- RECORDS PROVIDED
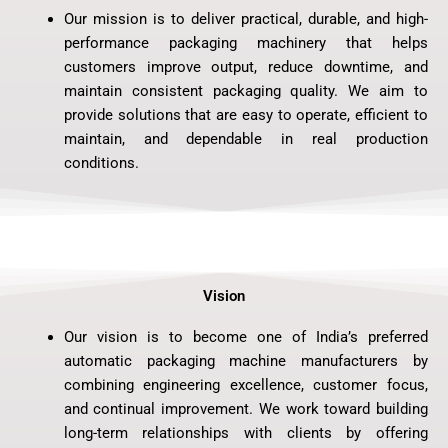
Our mission is to deliver practical, durable, and high-
performance packaging machinery that helps
customers improve output, reduce downtime, and
maintain consistent packaging quality. We aim to
provide solutions that are easy to operate, efficient to
maintain, and dependable in real production
conditions.
Vision
Our vision is to become one of India’s preferred
automatic packaging machine manufacturers by
combining engineering excellence, customer focus,
and continual improvement. We work toward building
long-term relationships with clients by offering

- TASK
Your job is to transcribe the records exactly and in full. Pictures are not part of the copy.

- RESULT FOR THIS TASK
Our mission is to deliver practical, durable, and high-
performance packaging machinery that helps
customers improve output, reduce downtime, and
maintain consistent packaging quality. We aim to
provide solutions that are easy to operate, efficient to
maintain, and dependable in real production
conditions.
Vision
Our vision is to become one of India’s preferred
automatic packaging machine manufacturers by
combining engineering excellence, customer focus,
and continual improvement. We work toward building
long-term relationships with clients by offering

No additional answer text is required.